En palabras del propio comediante, quien nos dio la bienvenida y contestó preguntas al final de la función, este esfuerzo conjunto con las productoras Mosqueperros Films y Vatos Cuerdos llega a todas las salas de cine a partir de este viernes con la única intención de divertir, e incomodar.
Tlatoani es un especial de stand up que mantiene el sello personal de Carlos Ballarta, una pluma afilada, inteligente, provocadora, y con un discurso social muy crítico y amargo, pero recubierto de un lenguaje coloquial, barrial y divertido… como una pastilla de liberación prolongada.
Consigue que el espectador se ría de sus propias filias, sus preferencias políticas, su rol como padres y los status sociales.
Las virtudes del capitalismo durante una invasión zombie, la imagen del rey Felipe VI mostrando orgulloso sus genitales en el Palacio Real de Madrid, y la radiografía de una familia xochimilca racista, parecieran difíciles de digerir y compaginar en 72 minutos de comedia. Pero Carlos Ballarta tiene oficio, talento y un delivery muy particular que supo perfeccionar a lo largo de sus cinco especiales de comedia.

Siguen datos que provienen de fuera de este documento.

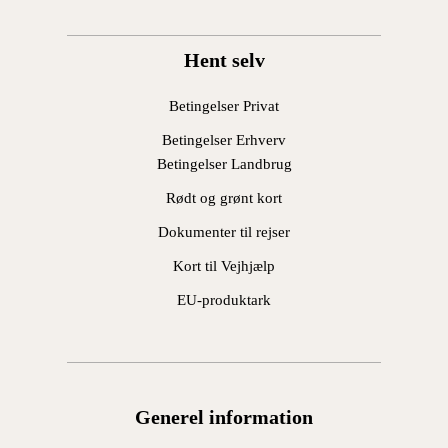
Hent selv
Betingelser Privat
Betingelser Erhverv
Betingelser Landbrug
Rødt og grønt kort
Dokumenter til rejser
Kort til Vejhjælp
EU-produktark
Generel information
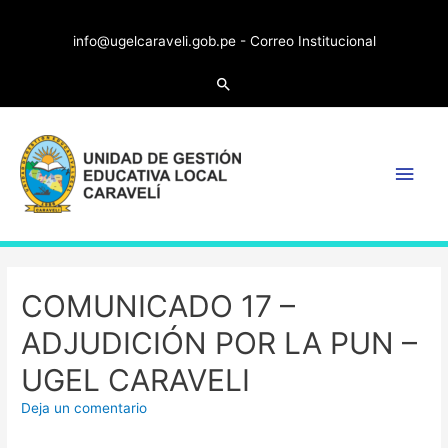
info@ugelcaraveli.gob.pe -
Correo Institucional
COMUNICADO 17 –
ADJUDICIÓN POR LA PUN –
UGEL CARAVELI
Deja un comentario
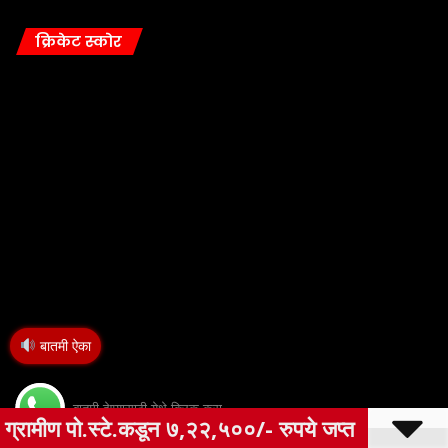
क्रिकेट स्कोर
बातमी ऐका
बातमी देण्यासाठी येथे क्लिक करा
५००/- रुपये जप्त
ओला दुष्काळ जाहीर करून 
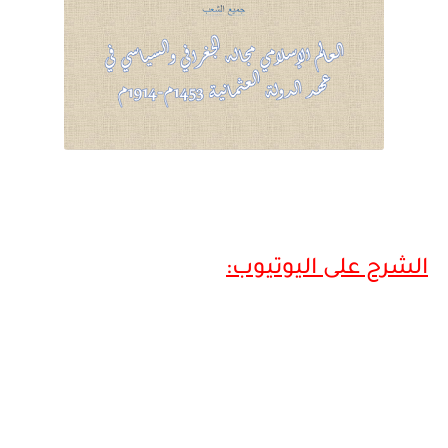
الشرح على اليوتيوب:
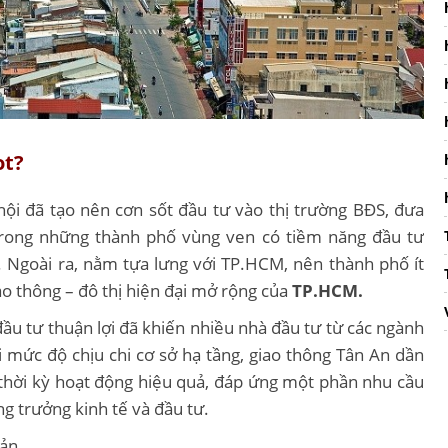
ot?
ã hội đã tạo nên cơn sốt đầu tư vào thị trường BĐS, đưa
trong những thành phố vùng ven có tiềm năng đầu tư
nay. Ngoài ra, nằm tựa lưng với TP.HCM, nên thành phố ít
iao thông – đô thị hiện đại mở rộng của
TP.HCM.
ầu tư thuận lợi đã khiến nhiều nhà đầu tư từ các ngành
ức độ chịu chi cơ sở hạ tầng, giao thông Tân An dần
thời kỳ hoạt động hiệu quả, đáp ứng một phần nhu cầu
 trưởng kinh tế và đầu tư.
sản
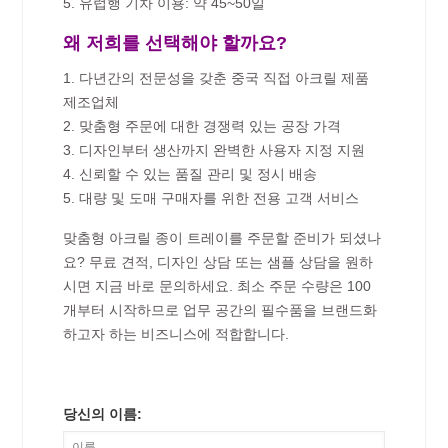
5. 유럽행 기차 이용: 약 45~50일
왜 저희를 선택해야 할까요?
1. 다년간의 전문성을 갖춘 중국 직접 아크릴 제품
제조업체
2. 맞춤형 주문에 대한 경쟁력 있는 공장 가격
3. 디자인부터 생산까지 완벽한 사용자 지정 지원
4. 신뢰할 수 있는 품질 관리 및 정시 배송
5. 대량 및 도매 구매자를 위한 전용 고객 서비스
맞춤형 아크릴 종이 트레이를 주문할 준비가 되셨나
요? 무료 견적, 디자인 상담 또는 샘플 상담을 원하
시면 지금 바로 문의하세요. 최소 주문 수량은 100
개부터 시작하므로 업무 공간의 필수품을 브랜드화
하고자 하는 비즈니스에 적합합니다.
당신의 이름:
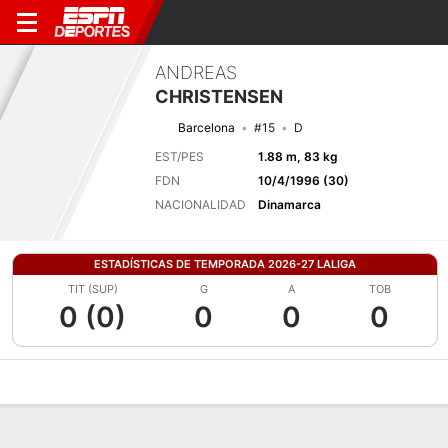
ANDREAS
CHRISTENSEN
Barcelona
#15
D
EST/PES
1.88 m, 83 kg
FDN
10/4/1996 (30)
NACIONALIDAD
Dinamarca
ESTADÍSTICAS DE TEMPORADA 2026-27 LALIGA
TIT (SUP)
G
A
TOB
0 (0)
0
0
0
Perfil de Jugador
Bio
Noticias
Partidos
Estadísticas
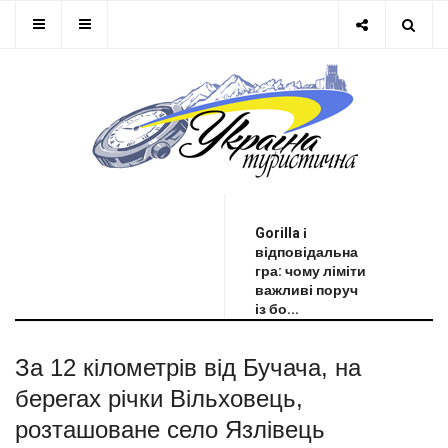
ОСТАННЯ НОВИНА
Gorilla і
відповідальна
гра: чому ліміти
важливі поруч
із бо...
За 12 кілометрів від Бучача, на
берегах річки Вільховець,
розташоване село Язлівець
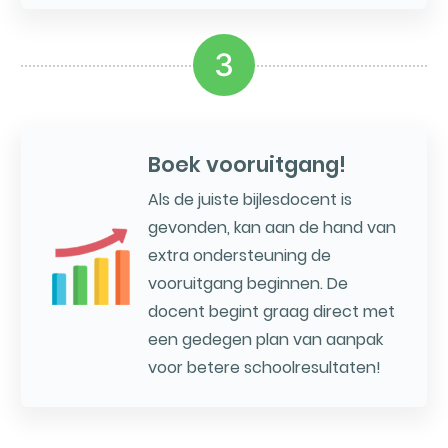
3
Boek vooruitgang!
Als de juiste bijlesdocent is
gevonden, kan aan de hand van
extra ondersteuning de
vooruitgang beginnen. De
docent begint graag direct met
een gedegen plan van aanpak
voor betere schoolresultaten!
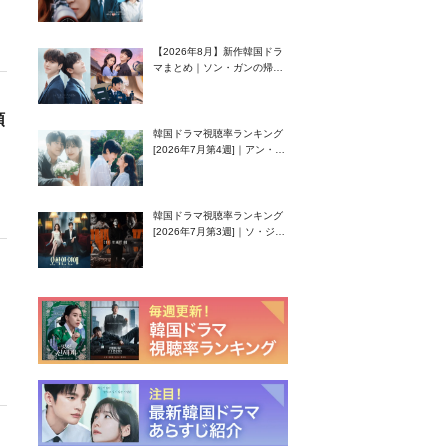
グク主演のラブコメがついに
最終回！
【2026年8月】新作韓国ドラ
マまとめ｜ソン・ガンの帰
還！孤独な天才高校生ピアニ
スト役
頭
韓国ドラマ視聴率ランキング
[2026年7月第4週]｜アン・ヒ
ヨン（EXID ハニ）復帰作
『愛が来る』に注目！
韓国ドラマ視聴率ランキング
[2026年7月第3週]｜ソ・ジソ
ブ主演『エージェント・キ
ム』が勢い加速！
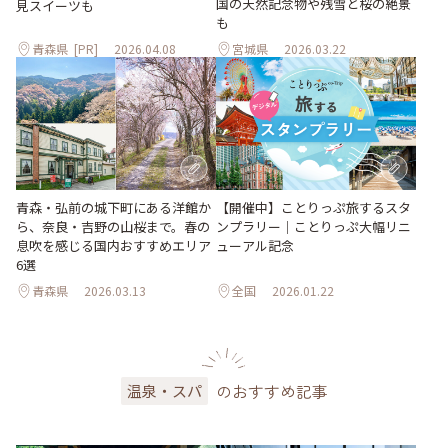
国の天然記念物や残雪と桜の絶景
見スイーツも
も
青森県
[PR]
2026.04.08
宮城県
2026.03.22
青森・弘前の城下町にある洋館か
【開催中】ことりっぷ旅するスタ
ら、奈良・吉野の山桜まで。春の
ンプラリー｜ことりっぷ大幅リニ
息吹を感じる国内おすすめエリア
ューアル記念
6選
青森県
2026.03.13
全国
2026.01.22
のおすすめ記事
温泉・スパ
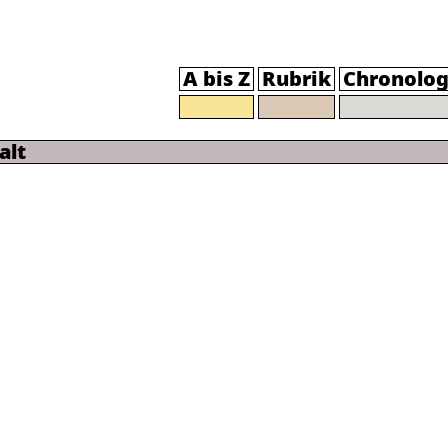
A bis Z
Rubrik
Chronolog
alt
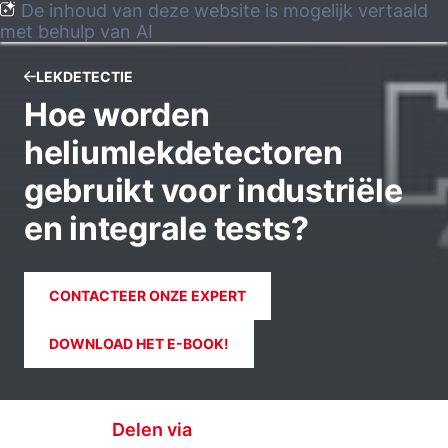
De inhoud van deze website is mogelijk vertaald
met behulp van AI
LEKDETECTIE
Hoe worden
heliumlekdetectoren
gebruikt voor industriële
en integrale tests?
CONTACTEER ONZE EXPERT
DOWNLOAD HET E-BOOK!
Delen via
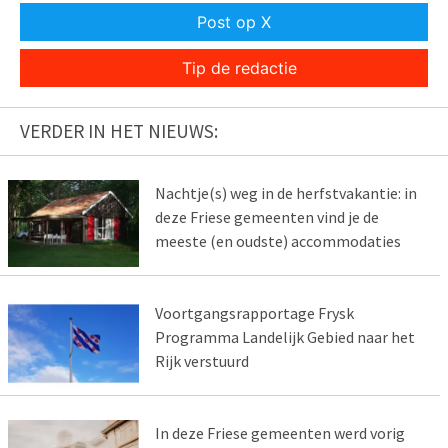
Post op X
Tip de redactie
VERDER IN HET NIEUWS:
Nachtje(s) weg in de herfstvakantie: in
deze Friese gemeenten vind je de
meeste (en oudste) accommodaties
Voortgangsrapportage Frysk
Programma Landelijk Gebied naar het
Rijk verstuurd
In deze Friese gemeenten werd vorig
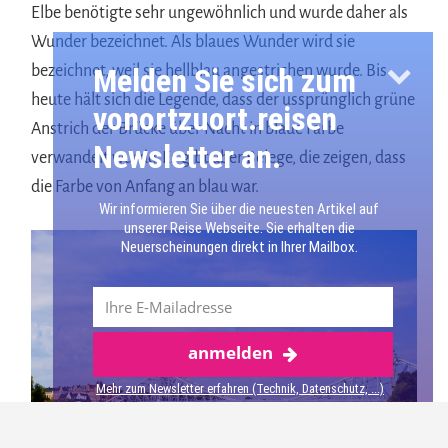
Elbe benötigte sehr ungewöhnlich und wurde daher als
Wunder bezeichnet. Als blaues Wunder wird sie
bezeichnet, weil sie hellblau angestrichen wurde. Bis
Melden Sie sich zum
heute hält sich die Legende, dass der ussprünglich grüne
vonortzuort.reisen
Anstrich der Brücke über Nacht in blaue Farbe
Newsletter an.
verwandelt wurde. Es gibt aber Belege, die zeigen, dass
die Farbe von Anfang an blau war.
Wir informieren Sie über die neuesten Artikel auf
unserer Reise Webseite. Sie erhalten die
Neuerscheinungen direkt in Ihrer Mailbox.
anmelden
Mehr über Dresden
Mehr zum Newsletter erfahren (Technik, Datenschutz, ...)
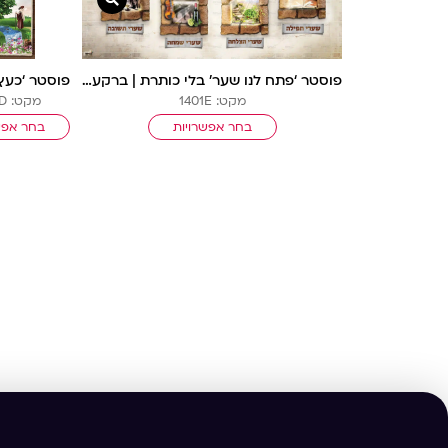
פוסטר ‘פתח לנו שער’ בלי כותרת | ברקע תואם לחיפוי קיר בריקים ומנורות זהב (10300)
מקט: 1401E
מקט: 1008D
בחר אפשרויות
בחר אפש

El amor es de pvtos, Furiañera y Falso Profeta, todos en Netflix; Rebelde Comodino (en Youtube) y Tlatoani, su trabajo mas reciente y disponible cines; muestran su gradual evolución y madurez, tanto en su texto como en su desempeño sobre los escenarios nacionales y extranjeros. Esto lo convierte, no en el standupero más famoso de México seguramente, pero si en el mejor.
No se pueden perder la experiencia de ver Tlatoani de Carlos Ballarta en una sala cinematográfica, porque reírse de lo incorrecto, sabe mejor a oscuras y con un grupo de completos desconocidos, como un gangbang… pero con mucha mas comedia.